Split out data from single field that is encoded with new lines

  • I have a table with one field that merges all notes entered from an application into a single varchar(MAX) field.  By dragging this field into a Crystal Report I can deduce that it's using the new line char(10.  What I'd like to do is use this new line character as a delimiter then put them into separate rows of a view.  I'm assuming it's char(10) but could be combo of 10 and 13 but not sure.  

    Table - Notes is the varchar(MAX) containing the char(10) separated values.
    Original - using commas just to show column separation
    Co,Project,Phase,Notes
    1,1234,X,10/1/2017 This is my note  10/15/2017 This is my second note 
    1,1234,Y,10/1/2017 This is another note  10/15/2017 This is another second note 

    What I need is

    Co,Project,Phase,Notes
    1,1234,X,10/1/2017 This is my note
    1,1234,X,10/15/2017 This is my second note 
    1,1234,Y,10/1/2017 This is another note
    1,1234,Y,10/15/2017 This is another second note 

  • First, above all else... People who create (n)varchar(max) "Notes" columns need a high-five. In the face. With a chair. But I digress. 

    I don't have a full solution yet but this should be pretty simple. Moving forward, I suggest including easily consumable sample data/DDL. I post what I started with in case anyone wants to run with this. 

    DECLARE @originalTable table (co int, project int, phase char(1), notes varchar(max));
    INSERT @originalTable (Co,Project,Phase,Notes) values
    (1,1234,'X','10/1/2017 This is my note 10/15/2017 This is my second note'),
    (1,1234,'Y','10/1/2017 This is another note 10/15/2017 This is another second note');

    The rub here is that you have free-style text dates which complicates things. Here's my partial solution which should get you started. I'll look at this again a little later tonight. 

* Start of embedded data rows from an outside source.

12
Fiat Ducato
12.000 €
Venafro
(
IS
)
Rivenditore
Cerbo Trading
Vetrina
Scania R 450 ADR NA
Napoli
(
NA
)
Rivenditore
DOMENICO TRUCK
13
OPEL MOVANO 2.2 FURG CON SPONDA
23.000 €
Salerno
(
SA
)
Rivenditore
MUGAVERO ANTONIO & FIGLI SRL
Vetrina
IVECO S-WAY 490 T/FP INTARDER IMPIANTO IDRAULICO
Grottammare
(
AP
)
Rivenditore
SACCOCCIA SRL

    SELECT co, project, phase, notes = substring(notes, 1, v2.x+6)
    FROM @originalTable
    CROSS APPLY (VALUES (patindex('%[0-9][0-9]/[0-9]/2[0-9][0-9][0-9]%', notes))) v(x)
    CROSS APPLY (VALUES (patindex('%[0-9][0-9]/[0-9][0-9]/2[0-9][0-9][0-9]%', substring(notes, v.x+8, 8000)))) v2(x);

    Cheers

    "I cant stress enough the importance of switching from a sequential files mindset to set-based thinking. After you make the switch, you can spend your time tuning and optimizing your queries instead of maintaining lengthy, poor-performing code."

    -- Itzik Ben-Gan 2001

  • So let's deal with the elephant in the room.  You are storing different notes generated at different time of the date to a single column in a single row, and THEN you want to parse them?

    Why not just store them the way you want them the first time out?  It would actually more efficient than continually writing and rewriting and re-rewriting an ever-growing varchar(max) column.

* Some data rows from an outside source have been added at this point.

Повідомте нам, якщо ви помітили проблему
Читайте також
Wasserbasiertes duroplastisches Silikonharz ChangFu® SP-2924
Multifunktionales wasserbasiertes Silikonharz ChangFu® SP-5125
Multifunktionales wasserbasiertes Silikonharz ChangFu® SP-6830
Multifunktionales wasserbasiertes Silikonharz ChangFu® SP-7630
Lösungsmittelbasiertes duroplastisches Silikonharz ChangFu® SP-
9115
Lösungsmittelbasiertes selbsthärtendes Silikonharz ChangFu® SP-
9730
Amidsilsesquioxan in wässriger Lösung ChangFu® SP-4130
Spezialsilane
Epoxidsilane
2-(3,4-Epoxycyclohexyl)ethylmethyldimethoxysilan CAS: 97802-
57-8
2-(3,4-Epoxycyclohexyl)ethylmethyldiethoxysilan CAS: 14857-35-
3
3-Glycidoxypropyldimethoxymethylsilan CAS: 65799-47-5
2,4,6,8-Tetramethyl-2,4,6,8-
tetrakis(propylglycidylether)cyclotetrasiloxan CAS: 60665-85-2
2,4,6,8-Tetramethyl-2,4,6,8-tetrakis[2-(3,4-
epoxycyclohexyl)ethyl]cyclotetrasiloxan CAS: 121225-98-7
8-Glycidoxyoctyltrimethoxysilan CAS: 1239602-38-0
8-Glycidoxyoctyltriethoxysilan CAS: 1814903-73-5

    Alan's solution should get you started, but still - you seem to be pursuing what feels like a strange design choice.  It would help to know why.

    ----------------------------------------------------------------------------------
    Your lack of planning does not constitute an emergency on my part...unless you're my manager...or a director and above...or a really loud-spoken end-user..All right - what was my emergency again?

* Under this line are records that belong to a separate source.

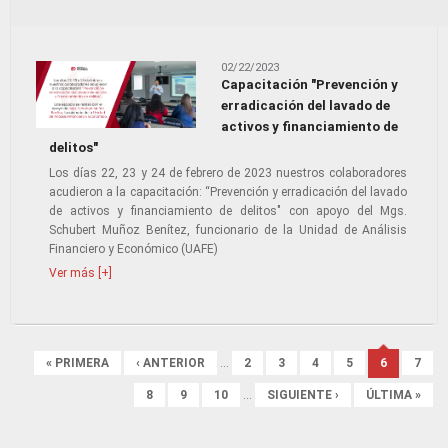
02/22/2023
Capacitación "Prevención y
erradicación del lavado de
activos y financiamiento de
delitos"
Los días 22, 23 y 24 de febrero de 2023 nuestros colaboradores
acudieron a la capacitación: “Prevención y erradicación del lavado
de activos y financiamiento de delitos" con apoyo del Mgs.
Schubert Muñoz Benítez, funcionario de la Unidad de Análisis
Financiero y Económico (UAFE)
Ver más [+]
Páginas
« PRIMERA
‹ ANTERIOR
…
2
3
4
5
6
7
8
9
10
…
SIGUIENTE ›
ÚLTIMA »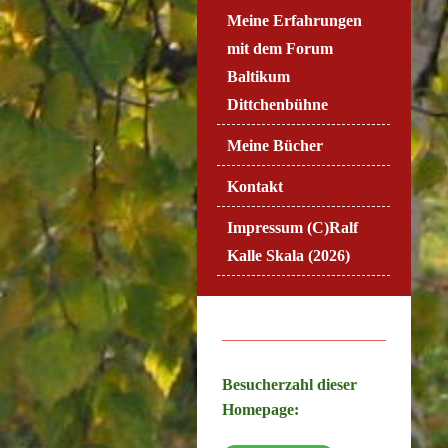
Meine Erfahrungen
mit dem Forum
Baltikum
Dittchenbühne
Meine Bücher
Kontakt
Impressum (C)Ralf
Kalle Skala (2026)
Besucherzahl dieser
Homepage: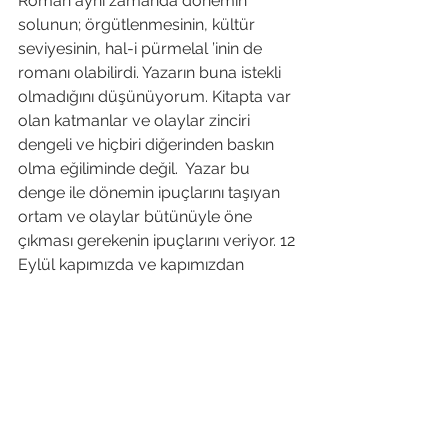
Roman aynı zamanda dönemin 
solunun; örgütlenmesinin, kültür 
seviyesinin, hal-i pürmelal ’inin de 
romanı olabilirdi. Yazarın buna istekli 
olmadığını düşünüyorum. Kitapta var 
olan katmanlar ve olaylar zinciri 
dengeli ve hiçbiri diğerinden baskın 
olma eğiliminde değil.  Yazar bu 
denge ile dönemin ipuçlarını taşıyan 
ortam ve olaylar bütünüyle öne 
çıkması gerekenin ipuçlarını veriyor. 12 
Eylül kapımızda ve kapımızdan 
uzaklaştıramıyoruz.
Sahi “Anahtarım Cebimde” de, kapı 
nerede?
Hep Anahtarlarımızı kaybederiz. 
Buluruz, bulamazsak yaptırılır. Ya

  • Matt and Alan, I totally get it, however, the application/code was written by a third party software vendor and I cannot modify unfortunately. The only reason I need it parsed out is for one report, which will only be used on a monthly basis.  I'm stuck with what I got.

  • Here is the actual data for a few rows:

    101 16032.    01910.      NULL
    101 16032.  01910.   01 NULL
    101 16032.    01955.      NULL
    101 16032.    02200.      10/17/2017 11:36:37 AM by User2  This is a note I entered on Phase 02200 for batch 11 8/17 date 8/15/2017    10/17/2017 11:45:11 AM by User2  This is a note I entered on PHase 02200 for batch 6 9/17 date 9/16/2017
    101 16011.    00500.      10/13/2017 4:28:44 PM by User3  TEST NOTE
    101 16011.    00550.      NULL
    101 16011.    02400.      NULL
    101 16011.    02450.      7/11/2017 12:58:09 PM by User2  Estimating that the Foundation will be over budget due to blah blah
    101 16011.    02500.      NULL

    There is a new line after the first note which ends at 8/15/2017 (the 8/15/17 was inputted by me in the note field to see how it appeared).  The field is updated with a date/time/user then the note.  What I would love to be able to do is split out the Date, Time, UserID, Note into 4 separate columns, which is should have been done in the first place, but I digress.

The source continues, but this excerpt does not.